SMA Negeri 1 Plus Matauli Pandan, Kabupaten Tapanuli Tengah (Tapteng), kembali menegaskan komitmennya dalam mencetak pemimpin masa depan, dengan merekrut 20 siswa-siswi terbaik bangsa, melalui Sistem Penerimaan Murid Baru (SPMB), Jalur Talent Scouting.
Inisiatif selektif ini merupakan langkah strategis untuk menjaring bibit unggul dengan potensi luar biasa, demikian disampaikan Kepala SMA Negeri 1 Plus Matauli Pandan, Deden Rachmawan kepada wartawan di ruang kerjanya, Sabtu (15/11/2025).
Dengan bangga, ia menjelaskan bahwa 20 peserta didik yang terpilih ini akan menerima beasiswa penuh dari Yayasan Matauli, mencakup seluruh biaya pendidikan dan fasilitas asrama eksklusif. Lebih dari itu, para siswa akan diakselerasi dalam program bergengsi International Baccalaureate (IB), sebuah kualifikasi pendidikan yang diakui secara resmi dan prestisius di kancah global.
“Mereka diproyeksikan untuk meraih International Baccalaureate Diploma Programme (IBDP-red). Ini adalah investasi total dari yayasan. Gratis asrama, gratis semua fasilitas selama 3 tahun setelah resmi menjadi keluarga besar SMA Negeri 1 Plus Matauli Pandan,” kata Deden.

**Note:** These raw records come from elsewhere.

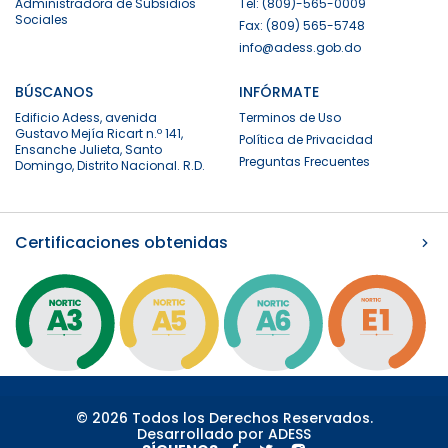
Administradora de Subsidios
Tel: (809)-565-0009
Sociales
Fax: (809) 565-5748
info@adess.gob.do
BÚSCANOS
INFÓRMATE
Edificio Adess, avenida
Terminos de Uso
Gustavo Mejía Ricart n.º 141,
Política de Privacidad
Ensanche Julieta, Santo
Preguntas Frecuentes
Domingo, Distrito Nacional. R.D.
Certificaciones obtenidas
© 2026 Todos los Derechos Reservados.
Desarrollado por ADESS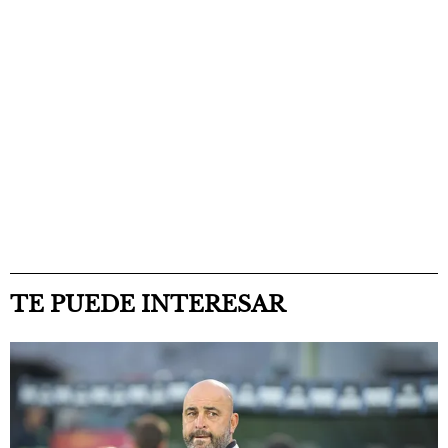
TE PUEDE INTERESAR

Menurut Kepala Sekolah SMA Negeri 1 Plus Matauli Pandan, IBDP bukan sekadar kurikulum, melainkan langkah visioner Sekolah kebanggaan Kabupaten Tapanuli Tengah untuk mempersiapkan peserta didik secara paripurna, agar mampu melanjutkan studi ke perguruan tinggi terbaik di dunia, dan bersaing langsung dengan para pelajar elite internasional.
Lanjutnya, proses seleksi talent scouting ini menarik animo yang sangat tinggi, terbukti dari total 578 peserta didik yang berpartisipasi. Dan seleksi ketat itu terbagi di empat Panitia Lokal (Panlok), dengan rincian peserta 429 orang di SMA Negeri 1 Plus Matauli Pandan, 40 orang di SMP Negeri 1 Pinangsori, 42 orang di SMP Negeri 1 Sorkam, dan 67 orang di SMP Swasta Muhammadiyah 28 Barus.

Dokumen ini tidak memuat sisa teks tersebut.